Coloro che per la prima volta si trovano davanti alle sue tele si sentono trascinati   in una dimensione quasi irreale ed improvvisamente recuperano la loro storia personale, ritrovano ricordi e sensazioni dimenticati, affetti , colori,emozioni e spaccati di vita vissuta che ritornano dirompenti a colorire l'animo con le dolci visioni che la campagna Salentina regalava a quanti, nelle giornate primaverili o festive, si recavano nelle loro proprietà per lavorare la terra o trascorrere in tranquillità una giornata serena oppure a far visita a i propri cari .

La solarità della campagna Salentina, le vecchie case abbandonate, gli ulivi, che si aggrappano con forza al terreno,e che sembra vogliano confondersi con il cielo,vivacizzano il paesaggio e lo materializzano al punto da assorbire le persone, che ammirano le opere di Enrico , che vengono trasformate prepotentemente in attori in una scenografia colorata che molti avevano scordato e che, grazie a questo artista, riscoprano ritornando per un momento ad essere parte viva ed integrante di una natura armoniosa resa ancor più reale dai colori impiegati per elaborare le proprie tele che sottendono una visione idealistica della natura di Enrico Santoro.

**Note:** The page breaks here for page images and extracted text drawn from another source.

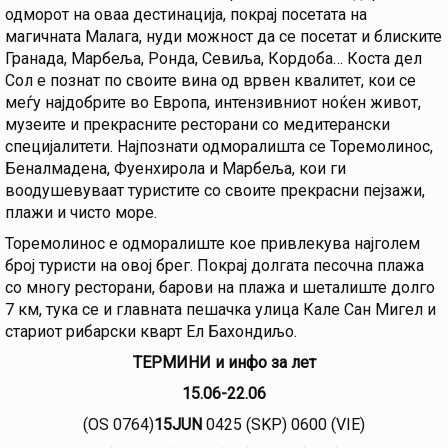
одморот на оваа дестинација, покрај посетата на
магичната Малага, нуди можност да се посетат и блиските
Гранада, Марбеља, Ронда, Севиља, Кордоба… Коста дел
Сол е познат по своите вина од врвен квалитет, кои се
меѓу најдобрите во Европа, интензивниот ноќен живот,
музеите и прекрасните ресторани со медитерански
специјалитети. Најпознати одморалишта се Торемолинос,
Беналмадена, Фуенхирола и Марбеља, кои ги
воодушевуваат туристите со своите прекрасни пејзажи,
плажи и чисто море.
Торемолинос е одморалиште кое привлекува најголем
број туристи на овој брег. Покрај долгата песочна плажа
со многу ресторани, барови на плажа и шеталиште долго
7 км, тука се и главната пешачка улица Кале Сан Мигел и
стариот рибарски кварт Ел Бахондиљо.
Т
ЕРМИНИ
и инфо за лет
15.06-22.06
(OS 0764)
15JUN
0425 (SKP) 0600 (VIE)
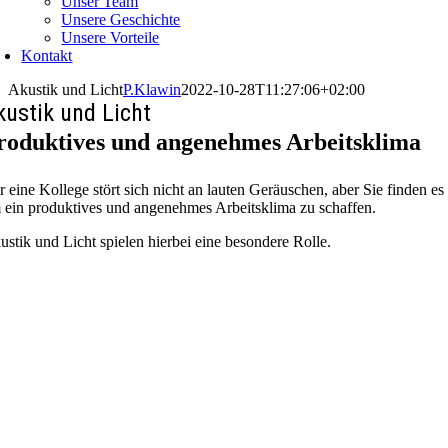
Unser Team
Unsere Geschichte
Unsere Vorteile
Kontakt
Akustik und Licht
P.Klawin
2022-10-28T11:27:06+02:00
kustik und Licht
roduktives und angenehmes Arbeitsklima
r eine Kollege stört sich nicht an lauten Geräuschen, aber Sie finden es
 ein produktives und angenehmes Arbeitsklima zu schaffen.
ustik und Licht spielen hierbei eine besondere Rolle.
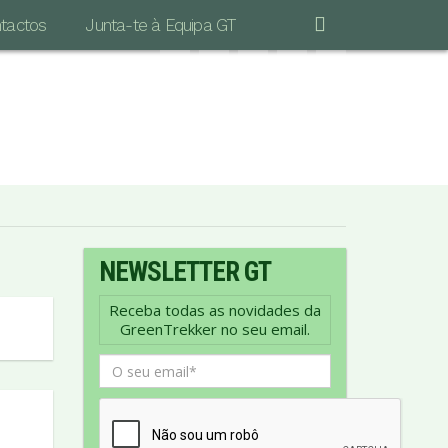
tactos
Junta-te à Equipa GT
"POR MAIS LONGA QUE SEJA A CAMINHADA
S IMPORTANTE É DAR O PRIMEIRO PASSO…"
Vinicius de Moraes
NEWSLETTER GT
Receba todas as novidades da
GreenTrekker no seu email.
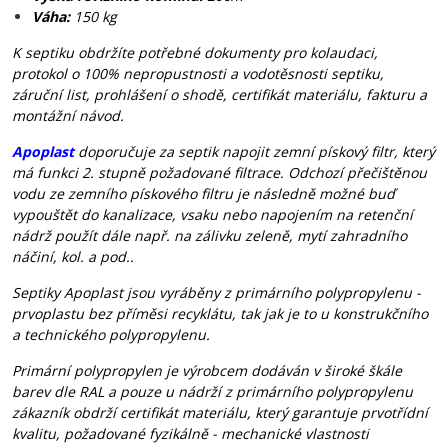
Váha:
150 kg
K septiku obdržíte potřebné dokumenty pro kolaudaci,
protokol o 100% nepropustnosti a vodotěsnosti septiku,
záruční list, prohlášení o shodě, certifikát materiálu, fakturu a
montážní návod.
Apoplast
doporučuje za septik napojit zemní pískový filtr, který
má funkci 2. stupně požadované filtrace. Odchozí přečištěnou
vodu ze zemního pískového filtru je následně možné buď
vypouštět do kanalizace, vsaku nebo napojením na retenční
nádrž použít dále např. na zálivku zeleně, mytí zahradního
náčiní, kol. a pod..
Septiky Apoplast jsou vyráběny z primárního polypropylenu -
prvoplastu bez příměsi recyklátu, tak jak je to u konstrukčního
a technického polypropylenu.
Primární polypropylen je výrobcem dodáván v široké škále
barev dle RAL a pouze u nádrží z primárního polypropylenu
zákazník obdrží certifikát materiálu, který garantuje prvotřídní
kvalitu, požadované fyzikálně - mechanické vlastnosti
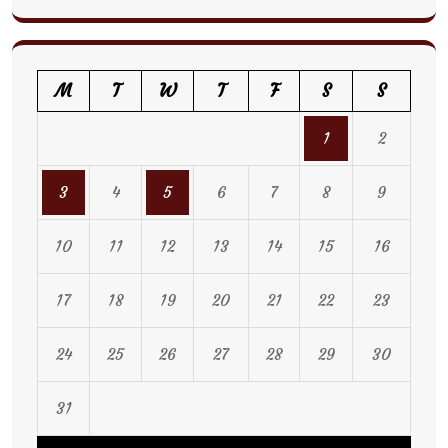
M
T
W
T
F
S
S
1
2
3
4
5
6
7
8
9
10
11
12
13
14
15
16
17
18
19
20
21
22
23
24
25
26
27
28
29
30
31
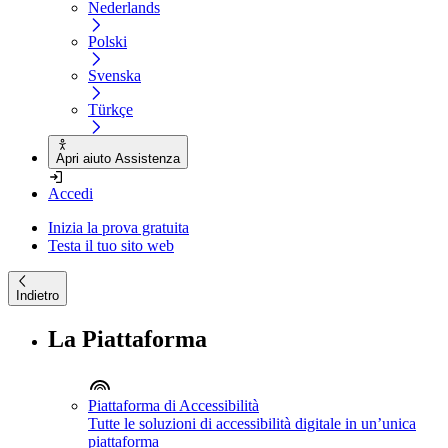
Nederlands
Polski
Svenska
Türkçe
Apri aiuto Assistenza
Accedi
Inizia la prova gratuita
Testa il tuo sito web
Indietro
La Piattaforma
Piattaforma di Accessibilità
Tutte le soluzioni di accessibilità digitale in un’unica
piattaforma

E sembra vedere assopiti, all'ombra dei tronchi contorti degli ulivi, così poeticamente e realisticamente modellati dai pennelli di Enrico, i vecchi esuli japigi che , deposte le armi, anno ricostruito la loro patria in questa terra che regala ancor oggi emozioni e rimpianti a coloro che ne sono lontani .

      

Anonimo

Opera nell’ambito del figurativo. Nei suoi dipinti riprende scorci naturalistici e paesaggistici di rara bellezza, che divengono ideali motivi di riferimento per i valori che intende comunicare attraverso la narrazione pittorica. Dotato di un acuto spirito di osservazione, si esprime con linguaggio limpido,armonico coloristicamente vivace, con accostamenti che danno risalto anche ai particolari e alle atmosfere,rendendo estremamente vitale il ritmo espressivo.